To stop the running containers and remove them along with associated volumes, use:

```shell  
docker compose down -v
```  

This command will stop and remove the containers and any associated volumes.

## Assumptions

**Deployment**
- Encryption is not required
- Authentication is not required
- This is a standalone service used by a single institution
    - In order to support multiple institutions, the test results would need to be tied to the institution somehow.
- Imported data should persist between restarts of the service

**Import endpoint**
- That all the fields in the supplied XML document are mandatory and cannot be blank
- That the `student-id` is unique
- That marks obtained will never be higher than marks available
- Ignoring the `<answer/>` elements during import as all the necessary information is contained in the `<summary-marks/>` elements
- The endpoint may receive other XML documents which don't conform to the samle XML format and that they should be rejected.
- Duplicate entries should be handled gracefully

**Aggregate endpoint**
- That standard deviation is a requirement as it is included in the expected output:

```shell
curl http://localhost:4567/results/1234/aggregate
{"mean":65.0,"stddev":0.0,"min":65.0,"max":65.0,"p25":65.0,"p50":65.0,"p75":65.0,"count":1}
```

## Approach

- Implemented the application using Spring Boot, leveraging my Java background and the framework’s ease of setup for microservices.
- Created Java classes to represent the XML payloads
- Used PostgreSQL for data storage
- Used in-memory H2 database for integration testing
- Designed entity models for Student, Test, and TestResult to map database tables and manage relationships.
- Applied common Spring patterns:
    - Used JPA for ORM to interact with the PostgreSQL database.
    - Defined RESTful endpoints with RestController to handle HTTP requests.
    - Created repository interfaces for managing CRUD operations.
    - Encapsulated business logic in service classes to maintain separation of concerns.
- Developed unit and integration tests to validate REST endpoints and service functionality.
- Set up a multi-stage Docker Compose file to build, test, and run the application independently, supporting CI/CD pipelines.

**Data Model**
![Markr Data Model](images/markr_data_model.png)

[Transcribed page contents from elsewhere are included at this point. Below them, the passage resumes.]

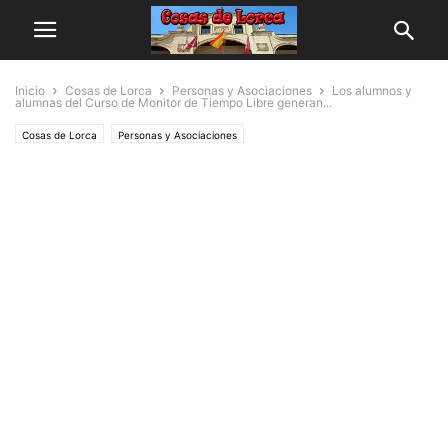
Inicio
Cosas de Lorca
Personas y Asociaciones
Los alumnos y
alumnas del Curso de Monitor de Tiempo Libre generan...
Cosas de Lorca
Personas y Asociaciones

## Next Steps / Recommendations

**Codebase Maturity**
- Document the API with endpoint details, request/response examples, error handling, and authentication.
- Expand test-suite with more test cases
- Integrate into CI/CD

**Security and Monitoring**
- Implement SSL, encryption, and authentication to secure communication, encrypt data at rest, and control access.
- Create health check endpoints to monitor service status and integrate with an observability platform.
- Implement real-time performance monitoring to track system responsiveness and resource usage. 

**Performance**
- Use profiling tools to identify and resolve performance bottlenecks in data processing and display.
- Index frequently queried fields to speed up query execution.
- Review and optimize SQL queries to reduce execution time.

**Supporting Real-time Dashboards**
- Implement real-time data streams with technologies like Apache Kafka or WebSockets to push live updates.
- Set up an event-driven architecture to automatically refresh the dashboard when new data becomes available.
- Calculate and store aggregate data in advance to speed up updates and reduce processing during real-time refreshes.
- 
**Alternate Pipeline Approach**
- Use an ELT approach by storing the original XML payload in block storage before loading and transforming it.
- Storing the original XML payload enables updating the transformation logic and reprocessing the original data with new logic if needed.
- Leverage the event-driven architecture to facilitate replaying and correcting results if bugs are fixed in the transformation logic, allowing for data reprocessing and validation.